Le jour où j’ai réussi à intégrer l’équipe de baseball de l’université

Le jour où j’ai réussi à intégrer l’équipe de baseball de l’université - Daniel Mitchell

Un jour, je suis parti aux États-Unis, pour y suivre une année universitaire à New York. Ce n’était pas loin, il m’a fallu enjamber un lac pour y parvenir. Depuis tout petit, j’ai été un vrai passionné de baseball. Mon rêve était d’intégrer une ligue professionnelle de baseball, là où évoluent les meilleurs joueurs du monde. Pour débuter, il me fallait intégrer l’équipe de l’université où je suis allé. J’ai pu concrétiser cette première étape à force de travail et de détermination. Je jouais au deuxième but, et il faut dire que les postulants à ce poste étaient nombreux. J’en avais compté 16 pendant le camp d’entraînement. Si j’ai été choisi, je suppose que je devais être meilleur que mes concurrents. Avec mon 1.71 et mes 89 kilos, je n’étais pas le candidat idéal. Des joueurs étaient mieux bâtis que moi, mais j’ai quand même su attirer l’attention, c’était l’essentiel.

Une épreuve éreintante

Rejoindre l’équipe de l’université a été un moment spécial pour moi. Dès mon arrivée à New York, je suis allé voir le coach pour qu’il me fasse passer des tests. J’ai joué avec la seconde équipe pendant quelques jours. Le coach m’a semblé réticent à mon propos, il disait que je n’étais pas assez athlétique, et que je devais perdre du poids avant les journées de présélection, et c’est ce que j’ai fait. Pendant trois semaines, je me suis démené comme un fou pour m’affiner.
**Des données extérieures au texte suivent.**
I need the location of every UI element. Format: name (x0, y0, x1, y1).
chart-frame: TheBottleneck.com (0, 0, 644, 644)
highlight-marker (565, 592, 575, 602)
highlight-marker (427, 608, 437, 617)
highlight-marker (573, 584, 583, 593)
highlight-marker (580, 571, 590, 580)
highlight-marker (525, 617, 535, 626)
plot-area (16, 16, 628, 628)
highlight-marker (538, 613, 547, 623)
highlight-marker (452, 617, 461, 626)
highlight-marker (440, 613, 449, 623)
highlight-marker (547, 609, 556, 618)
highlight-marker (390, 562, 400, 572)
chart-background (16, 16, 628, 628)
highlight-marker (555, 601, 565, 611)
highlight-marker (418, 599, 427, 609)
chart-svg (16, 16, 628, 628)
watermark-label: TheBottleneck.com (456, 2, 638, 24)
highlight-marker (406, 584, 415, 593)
C’était pour moi une épreuve vraiment difficile. Les présélections étaient maintenant arrivées. Ce fut la première journée qui a été le plus difficile, car il s’agissait de nous tester physiquement. Le principe était simple, seuls les plus résistants avaient le droit de rester.
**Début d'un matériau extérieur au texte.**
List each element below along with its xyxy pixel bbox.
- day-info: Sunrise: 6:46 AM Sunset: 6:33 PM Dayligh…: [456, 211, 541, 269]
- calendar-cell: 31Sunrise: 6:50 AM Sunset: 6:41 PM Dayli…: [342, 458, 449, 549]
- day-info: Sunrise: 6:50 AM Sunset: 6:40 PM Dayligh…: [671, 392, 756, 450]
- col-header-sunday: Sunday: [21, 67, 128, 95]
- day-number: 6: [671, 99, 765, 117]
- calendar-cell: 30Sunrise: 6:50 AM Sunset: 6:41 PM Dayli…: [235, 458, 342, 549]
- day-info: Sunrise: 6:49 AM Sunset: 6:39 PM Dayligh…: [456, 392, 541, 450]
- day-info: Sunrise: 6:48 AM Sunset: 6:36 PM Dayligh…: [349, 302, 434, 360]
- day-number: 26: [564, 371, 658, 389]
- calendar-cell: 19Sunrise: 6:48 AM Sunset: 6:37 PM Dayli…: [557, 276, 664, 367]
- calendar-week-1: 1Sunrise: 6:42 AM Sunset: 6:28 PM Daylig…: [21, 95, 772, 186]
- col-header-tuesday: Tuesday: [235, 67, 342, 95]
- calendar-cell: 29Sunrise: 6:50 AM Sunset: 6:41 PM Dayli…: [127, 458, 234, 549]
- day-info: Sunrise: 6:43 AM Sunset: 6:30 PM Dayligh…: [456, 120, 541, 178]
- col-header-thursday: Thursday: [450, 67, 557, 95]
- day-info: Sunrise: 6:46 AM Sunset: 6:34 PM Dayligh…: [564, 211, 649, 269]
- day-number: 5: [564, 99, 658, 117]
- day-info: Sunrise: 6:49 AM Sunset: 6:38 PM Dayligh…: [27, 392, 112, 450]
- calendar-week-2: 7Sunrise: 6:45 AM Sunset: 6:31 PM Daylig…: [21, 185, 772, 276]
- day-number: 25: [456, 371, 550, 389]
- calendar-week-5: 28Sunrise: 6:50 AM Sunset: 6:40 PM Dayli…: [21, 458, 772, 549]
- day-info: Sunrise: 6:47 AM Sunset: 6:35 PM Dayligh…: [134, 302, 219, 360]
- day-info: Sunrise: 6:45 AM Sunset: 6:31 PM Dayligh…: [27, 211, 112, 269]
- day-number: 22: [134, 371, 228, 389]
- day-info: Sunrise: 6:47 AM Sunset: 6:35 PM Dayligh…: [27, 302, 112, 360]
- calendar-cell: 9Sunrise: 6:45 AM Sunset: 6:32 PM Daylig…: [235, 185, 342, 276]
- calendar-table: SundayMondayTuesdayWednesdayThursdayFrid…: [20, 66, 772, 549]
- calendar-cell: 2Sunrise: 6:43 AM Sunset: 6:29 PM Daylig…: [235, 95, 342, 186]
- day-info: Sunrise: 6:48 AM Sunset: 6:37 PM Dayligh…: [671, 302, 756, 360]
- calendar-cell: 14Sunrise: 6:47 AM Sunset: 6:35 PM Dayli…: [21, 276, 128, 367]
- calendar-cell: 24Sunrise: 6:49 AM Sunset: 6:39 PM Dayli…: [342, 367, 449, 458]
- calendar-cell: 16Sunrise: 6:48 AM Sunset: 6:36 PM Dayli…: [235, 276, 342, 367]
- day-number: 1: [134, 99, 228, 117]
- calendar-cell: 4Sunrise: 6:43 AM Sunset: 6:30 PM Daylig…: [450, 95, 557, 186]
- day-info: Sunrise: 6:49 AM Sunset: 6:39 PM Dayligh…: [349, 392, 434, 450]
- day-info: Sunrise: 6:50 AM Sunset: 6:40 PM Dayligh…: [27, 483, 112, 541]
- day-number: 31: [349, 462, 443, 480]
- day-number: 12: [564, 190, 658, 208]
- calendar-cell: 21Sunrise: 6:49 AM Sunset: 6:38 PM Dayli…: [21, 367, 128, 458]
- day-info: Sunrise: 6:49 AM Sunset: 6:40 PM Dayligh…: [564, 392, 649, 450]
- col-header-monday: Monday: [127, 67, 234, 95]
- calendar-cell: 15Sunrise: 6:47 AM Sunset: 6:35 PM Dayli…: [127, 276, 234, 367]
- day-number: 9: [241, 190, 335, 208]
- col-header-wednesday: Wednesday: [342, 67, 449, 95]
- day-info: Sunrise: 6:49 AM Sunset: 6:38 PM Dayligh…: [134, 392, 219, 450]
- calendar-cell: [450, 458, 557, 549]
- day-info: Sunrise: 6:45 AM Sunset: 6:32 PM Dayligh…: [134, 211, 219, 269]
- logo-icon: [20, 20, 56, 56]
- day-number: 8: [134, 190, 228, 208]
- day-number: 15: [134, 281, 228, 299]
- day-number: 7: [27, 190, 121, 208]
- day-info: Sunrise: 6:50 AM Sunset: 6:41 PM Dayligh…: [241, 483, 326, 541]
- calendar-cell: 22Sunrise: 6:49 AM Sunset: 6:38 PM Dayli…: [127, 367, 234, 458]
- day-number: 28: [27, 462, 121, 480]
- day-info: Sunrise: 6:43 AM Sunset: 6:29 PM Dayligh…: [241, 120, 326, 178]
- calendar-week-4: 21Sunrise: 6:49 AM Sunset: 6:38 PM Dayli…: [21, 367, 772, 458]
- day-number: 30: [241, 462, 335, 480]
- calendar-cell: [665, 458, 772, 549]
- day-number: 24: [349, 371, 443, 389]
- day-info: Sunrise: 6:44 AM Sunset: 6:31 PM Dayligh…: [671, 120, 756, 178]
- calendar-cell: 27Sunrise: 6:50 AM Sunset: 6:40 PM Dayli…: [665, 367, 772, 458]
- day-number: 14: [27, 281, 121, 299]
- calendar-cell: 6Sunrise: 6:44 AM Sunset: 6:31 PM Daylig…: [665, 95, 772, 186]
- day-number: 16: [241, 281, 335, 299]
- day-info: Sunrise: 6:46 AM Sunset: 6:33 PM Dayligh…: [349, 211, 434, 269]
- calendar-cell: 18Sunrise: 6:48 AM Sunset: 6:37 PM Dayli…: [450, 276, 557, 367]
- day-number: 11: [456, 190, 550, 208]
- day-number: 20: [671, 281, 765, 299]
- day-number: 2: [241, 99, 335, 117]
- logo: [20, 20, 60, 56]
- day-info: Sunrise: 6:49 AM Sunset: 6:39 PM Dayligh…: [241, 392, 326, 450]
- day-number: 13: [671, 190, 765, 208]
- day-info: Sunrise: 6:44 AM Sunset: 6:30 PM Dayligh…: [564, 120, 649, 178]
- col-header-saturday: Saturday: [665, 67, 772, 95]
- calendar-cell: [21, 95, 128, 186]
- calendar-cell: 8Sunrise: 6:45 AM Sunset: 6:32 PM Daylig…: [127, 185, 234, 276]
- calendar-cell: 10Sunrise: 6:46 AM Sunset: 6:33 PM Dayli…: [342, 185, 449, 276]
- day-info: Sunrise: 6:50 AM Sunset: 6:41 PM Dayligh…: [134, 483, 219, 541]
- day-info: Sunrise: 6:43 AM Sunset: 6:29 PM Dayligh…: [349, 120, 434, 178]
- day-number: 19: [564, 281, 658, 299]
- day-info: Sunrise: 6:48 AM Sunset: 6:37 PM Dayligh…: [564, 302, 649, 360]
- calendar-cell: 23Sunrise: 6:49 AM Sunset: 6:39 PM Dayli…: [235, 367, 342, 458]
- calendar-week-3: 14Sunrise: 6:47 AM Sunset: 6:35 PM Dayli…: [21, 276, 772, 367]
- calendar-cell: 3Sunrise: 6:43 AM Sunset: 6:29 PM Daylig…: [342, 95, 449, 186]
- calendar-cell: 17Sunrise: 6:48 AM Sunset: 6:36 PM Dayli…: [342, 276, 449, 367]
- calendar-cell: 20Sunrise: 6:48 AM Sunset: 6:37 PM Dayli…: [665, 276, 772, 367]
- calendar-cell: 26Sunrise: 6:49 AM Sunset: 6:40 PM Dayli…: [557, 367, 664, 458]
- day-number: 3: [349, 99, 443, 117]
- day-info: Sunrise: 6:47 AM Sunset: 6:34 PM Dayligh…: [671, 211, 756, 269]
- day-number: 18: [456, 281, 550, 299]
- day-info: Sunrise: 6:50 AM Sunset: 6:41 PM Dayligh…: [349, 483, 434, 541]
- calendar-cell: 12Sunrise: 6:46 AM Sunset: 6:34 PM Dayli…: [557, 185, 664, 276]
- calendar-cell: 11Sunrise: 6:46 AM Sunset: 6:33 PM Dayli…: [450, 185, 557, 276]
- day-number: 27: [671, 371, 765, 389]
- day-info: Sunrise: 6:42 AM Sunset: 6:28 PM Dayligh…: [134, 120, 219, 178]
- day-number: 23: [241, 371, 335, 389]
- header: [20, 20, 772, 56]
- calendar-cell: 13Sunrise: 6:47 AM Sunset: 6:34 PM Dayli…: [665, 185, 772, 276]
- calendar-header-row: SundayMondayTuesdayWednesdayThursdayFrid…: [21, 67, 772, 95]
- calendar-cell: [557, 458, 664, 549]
À force de travail, le succès

La seconde journée était consacrée au jeu. Nous avons dû jouer jusqu’à ce qu’il fasse nuit. Encore une fois, j’ai tenu bon, le coach a avoué qu’il aimait bien mon esprit combatif. Il disait que si je continuais dans cette voie, je pourrais intégrer l’équipe réserve l’année prochaine. Honnêtement, ça m’a boosté. Il est vrai que je ne serais pas le premier Canadien à jouer au baseball au niveau universitaire, mais je suis quand même assez fier de moi. Mon père, qui est médecin, spécialiste du traitement acné à Montréal, doit l’être également. Si je continue de travailler mon baseball, je pourrais aller dans une équipe de double A ou de triple A pour m’améliorer. Et un jour peut-être, ce sera la MLB.